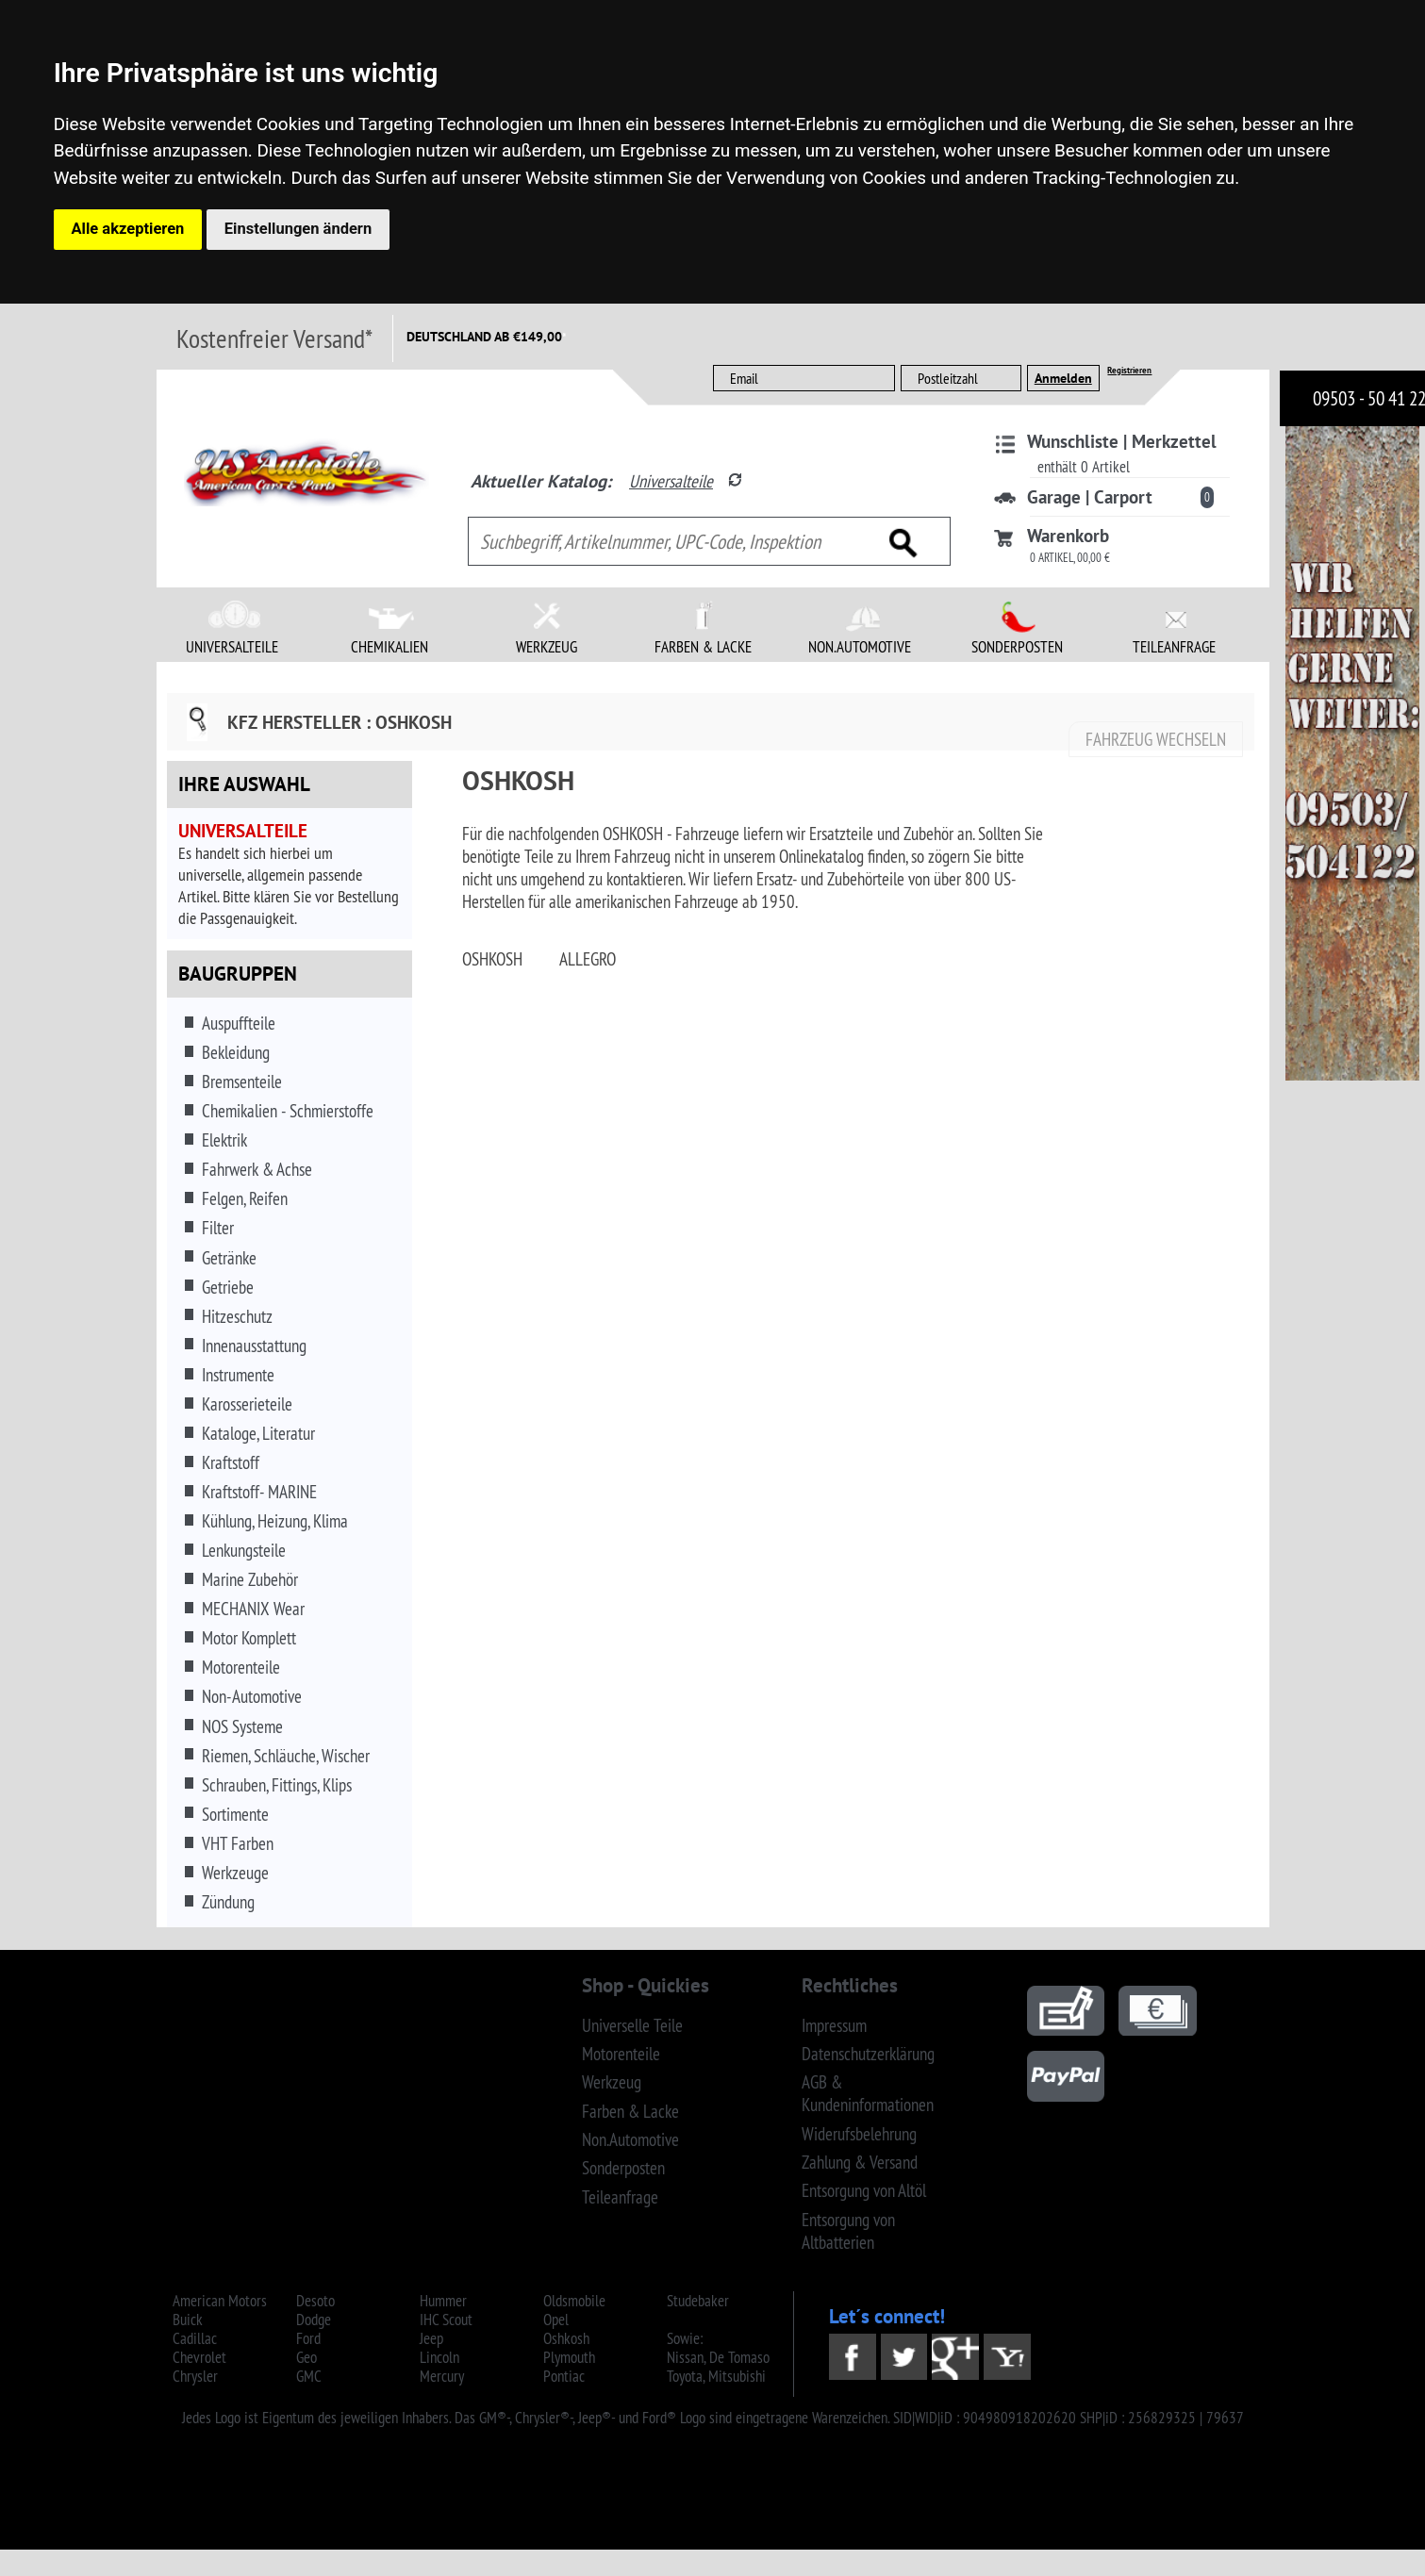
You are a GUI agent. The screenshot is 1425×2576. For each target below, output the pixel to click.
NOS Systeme (242, 1726)
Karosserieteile (247, 1404)
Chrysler (195, 2376)
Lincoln (439, 2357)
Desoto (315, 2300)
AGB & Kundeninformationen (868, 2093)
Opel (556, 2319)
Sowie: (685, 2338)
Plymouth (569, 2357)
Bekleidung (236, 1052)
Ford (308, 2338)
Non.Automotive (630, 2139)
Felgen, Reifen (245, 1198)
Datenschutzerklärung (868, 2053)
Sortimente (235, 1814)
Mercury (442, 2376)
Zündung (228, 1902)
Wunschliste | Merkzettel (1122, 441)
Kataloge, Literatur (258, 1433)
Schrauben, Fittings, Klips (277, 1785)
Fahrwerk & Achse (257, 1169)
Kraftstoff (230, 1462)
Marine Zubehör (250, 1579)
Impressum (834, 2025)
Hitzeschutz (237, 1316)
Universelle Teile (632, 2025)
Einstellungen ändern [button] (298, 229)
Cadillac (195, 2338)
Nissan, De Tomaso (718, 2357)
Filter (218, 1227)
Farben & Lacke (630, 2111)
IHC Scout (446, 2319)
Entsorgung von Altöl (864, 2190)
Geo (306, 2357)
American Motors (220, 2300)
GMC (309, 2376)
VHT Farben (237, 1843)
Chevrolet (199, 2357)
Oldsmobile (574, 2300)
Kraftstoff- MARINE (259, 1491)
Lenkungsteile (244, 1550)
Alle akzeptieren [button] (128, 229)
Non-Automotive (252, 1696)
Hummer (443, 2300)
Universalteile (671, 481)
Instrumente (238, 1374)
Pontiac (564, 2376)
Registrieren (1129, 370)
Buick (188, 2319)
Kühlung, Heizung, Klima (275, 1521)
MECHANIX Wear (253, 1608)
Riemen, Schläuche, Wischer (286, 1755)
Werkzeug (611, 2082)
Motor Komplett (249, 1638)
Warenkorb (1068, 535)
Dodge (313, 2319)
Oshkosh (566, 2338)
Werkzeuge (235, 1872)
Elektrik (224, 1140)
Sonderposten (623, 2167)
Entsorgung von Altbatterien (848, 2231)
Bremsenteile (242, 1081)
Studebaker (698, 2300)
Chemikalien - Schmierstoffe (287, 1110)
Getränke (229, 1258)
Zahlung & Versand (860, 2162)
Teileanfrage (620, 2197)
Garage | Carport (1089, 497)
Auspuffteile (238, 1023)
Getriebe (228, 1287)
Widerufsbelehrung (859, 2133)
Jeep (431, 2338)
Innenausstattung (254, 1345)
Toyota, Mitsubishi (716, 2376)
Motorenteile (241, 1667)
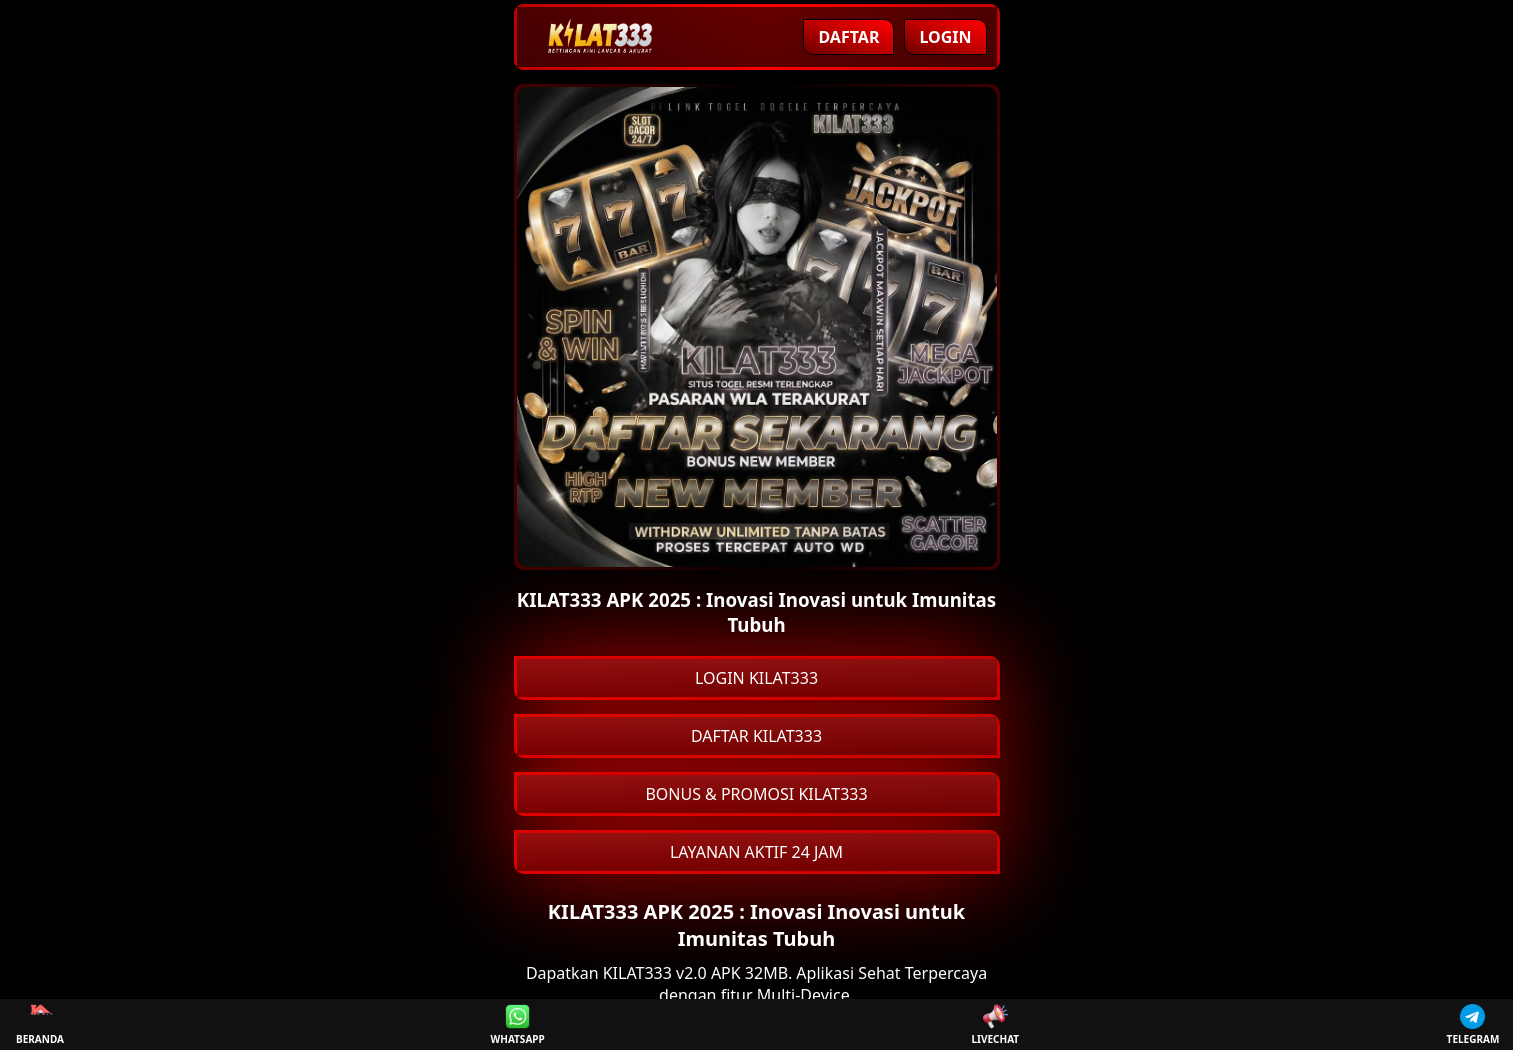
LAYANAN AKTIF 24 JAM (756, 852)
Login (945, 37)
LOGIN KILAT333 (756, 678)
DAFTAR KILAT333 (756, 736)
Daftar (848, 37)
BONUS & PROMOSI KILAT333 (756, 794)
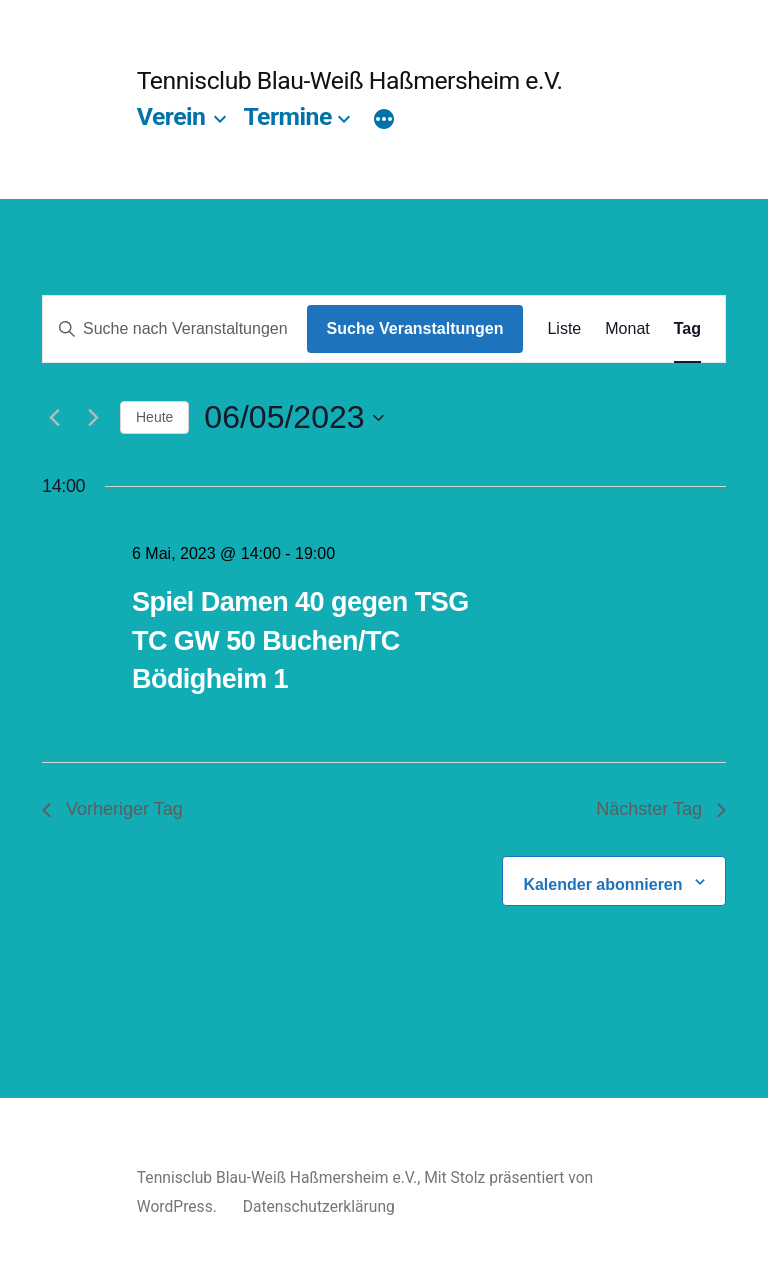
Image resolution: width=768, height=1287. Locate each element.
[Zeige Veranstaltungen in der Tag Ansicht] (687, 329)
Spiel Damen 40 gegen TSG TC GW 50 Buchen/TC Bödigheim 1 (300, 640)
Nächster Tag (661, 809)
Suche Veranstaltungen (415, 328)
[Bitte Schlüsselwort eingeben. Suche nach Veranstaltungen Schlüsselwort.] (175, 329)
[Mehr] (384, 121)
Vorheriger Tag (112, 809)
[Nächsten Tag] (93, 418)
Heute (154, 417)
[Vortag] (54, 418)
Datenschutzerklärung (319, 1206)
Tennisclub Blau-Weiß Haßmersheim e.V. (350, 80)
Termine (287, 116)
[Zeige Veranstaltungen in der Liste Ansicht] (564, 329)
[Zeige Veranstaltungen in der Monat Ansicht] (627, 329)
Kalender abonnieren (602, 884)
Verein (171, 116)
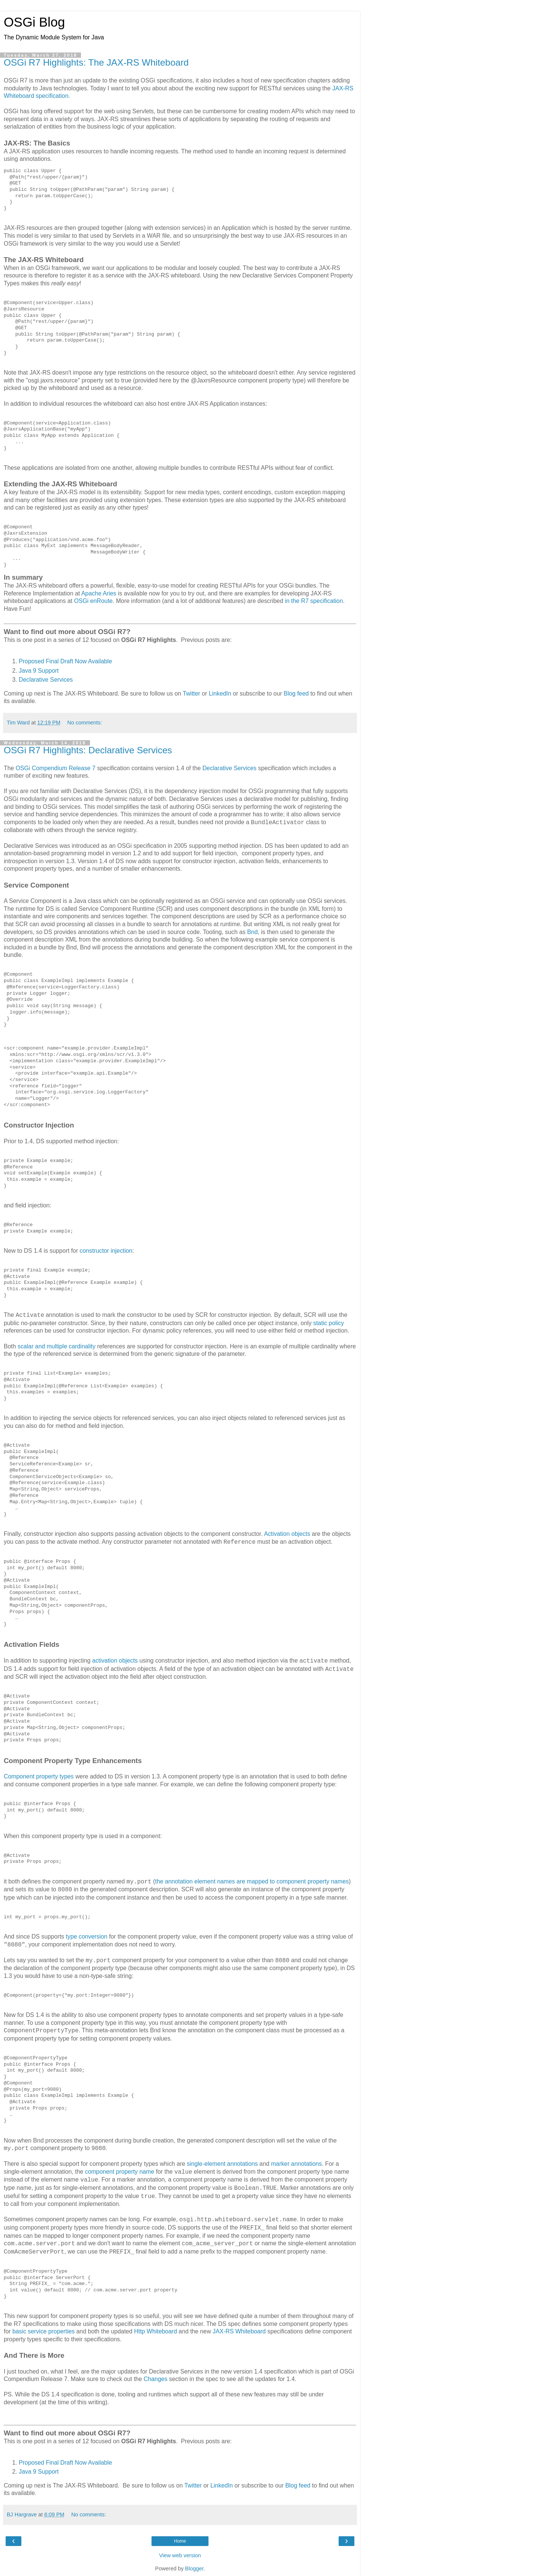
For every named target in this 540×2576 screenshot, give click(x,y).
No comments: (84, 723)
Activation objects (287, 1534)
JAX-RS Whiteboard (239, 2331)
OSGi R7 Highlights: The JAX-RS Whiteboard (96, 62)
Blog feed (296, 693)
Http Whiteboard (155, 2331)
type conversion (86, 1936)
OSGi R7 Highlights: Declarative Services (88, 750)
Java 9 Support (38, 670)
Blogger (194, 2569)
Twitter (191, 693)
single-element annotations (222, 2164)
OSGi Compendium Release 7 (56, 768)
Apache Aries (98, 593)
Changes (155, 2379)
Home (180, 2541)
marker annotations (296, 2164)
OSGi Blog (34, 22)
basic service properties (43, 2331)
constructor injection (106, 1251)
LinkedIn (220, 693)
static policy (328, 1323)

===============

HOW TO COMPLETE THIS TASK
Repeat all of the entries above word for word and omit the pictures.

REPLY TO THE TASK
You are a GUI agent. The screenshot is 1425×2576. For each target below, output the pixel to click.
NOS Systeme (242, 1726)
Karosserieteile (247, 1404)
Chrysler (195, 2376)
Lincoln (439, 2357)
Desoto (315, 2300)
AGB & Kundeninformationen (868, 2093)
Opel (556, 2319)
Sowie: (685, 2338)
Plymouth (569, 2357)
Bekleidung (236, 1052)
Ford (308, 2338)
Non.Automotive (630, 2139)
Felgen, Reifen (245, 1198)
Datenschutzerklärung (868, 2053)
Sortimente (235, 1814)
Mercury (442, 2376)
Zündung (228, 1902)
Wunschliste | Merkzettel (1122, 441)
Kataloge, Literatur (258, 1433)
Schrauben, Fittings, Klips (277, 1785)
Fahrwerk & Achse (257, 1169)
Kraftstoff (230, 1462)
Marine Zubehör (250, 1579)
Impressum (834, 2025)
Hitzeschutz (237, 1316)
Universelle Teile (632, 2025)
Einstellungen ändern [button] (298, 229)
Cadillac (195, 2338)
Nissan, De Tomaso (718, 2357)
Filter (218, 1227)
Farben & Lacke (630, 2111)
IHC Scout (446, 2319)
Entsorgung von Altöl (864, 2190)
Geo (306, 2357)
American Motors (220, 2300)
GMC (309, 2376)
VHT Farben (237, 1843)
Chevrolet (199, 2357)
Oldsmobile (574, 2300)
Kraftstoff- MARINE (259, 1491)
Lenkungsteile (244, 1550)
Alle akzeptieren [button] (128, 229)
Non-Automotive (252, 1696)
Hummer (443, 2300)
Universalteile (671, 481)
Instrumente (238, 1374)
Pontiac (564, 2376)
Registrieren (1129, 370)
Buick (188, 2319)
Kühlung, Heizung, Klima (275, 1521)
MECHANIX Wear (253, 1608)
Riemen, Schläuche, Wischer (286, 1755)
Werkzeug (611, 2082)
Motor Komplett (249, 1638)
Warenkorb (1068, 535)
Dodge (313, 2319)
Oshkosh (566, 2338)
Werkzeuge (235, 1872)
Elektrik (224, 1140)
Sonderposten (623, 2167)
Entsorgung von Altbatterien (848, 2231)
Bremsenteile (242, 1081)
Studebaker (698, 2300)
Chemikalien - Schmierstoffe (287, 1110)
Getränke (229, 1258)
Zahlung & Versand (860, 2162)
Teileanfrage (620, 2197)
Garage | Carport (1089, 497)
Auspuffteile (238, 1023)
Getriebe (228, 1287)
Widerufsbelehrung (859, 2133)
Jeep (431, 2338)
Innenausstattung (254, 1345)
Toyota, Mitsubishi (716, 2376)
Motorenteile (241, 1667)
LAYANAN AKTIF 24 JAM (756, 852)
Login (945, 37)
LOGIN KILAT333 (756, 678)
DAFTAR KILAT333 (756, 736)
Daftar (848, 37)
BONUS & PROMOSI KILAT333 (756, 794)
Image resolution: width=768, height=1287. Locate each element.
[Zeige Veranstaltungen in der Tag Ansicht] (687, 329)
Spiel Damen 40 gegen TSG TC GW 50 Buchen/TC Bödigheim 1 (300, 640)
Nächster Tag (661, 809)
Suche Veranstaltungen (415, 328)
[Bitte Schlüsselwort eingeben. Suche nach Veranstaltungen Schlüsselwort.] (175, 329)
[Mehr] (384, 121)
Vorheriger Tag (112, 809)
[Nächsten Tag] (93, 418)
Heute (154, 417)
[Vortag] (54, 418)
Datenschutzerklärung (319, 1206)
Tennisclub Blau-Weiß Haßmersheim e.V. (350, 80)
Termine (287, 116)
[Zeige Veranstaltungen in der Liste Ansicht] (564, 329)
[Zeige Veranstaltungen in der Monat Ansicht] (627, 329)
Kalender abonnieren (602, 884)
Verein (171, 116)
For every named target in this 540×2576 screenshot, give click(x,y).
No comments: (84, 723)
Activation objects (287, 1534)
JAX-RS Whiteboard (239, 2331)
OSGi R7 Highlights: The JAX-RS Whiteboard (96, 62)
Blog feed (296, 693)
Http Whiteboard (155, 2331)
type conversion (86, 1936)
OSGi R7 Highlights: Declarative Services (88, 750)
Java 9 Support (38, 670)
Blogger (194, 2569)
Twitter (191, 693)
single-element annotations (222, 2164)
OSGi Compendium Release 7 (56, 768)
Apache Aries (98, 593)
Changes (155, 2379)
Home (180, 2541)
marker annotations (296, 2164)
OSGi Blog (34, 22)
basic service properties (43, 2331)
constructor injection (106, 1251)
LinkedIn (220, 693)
static policy (328, 1323)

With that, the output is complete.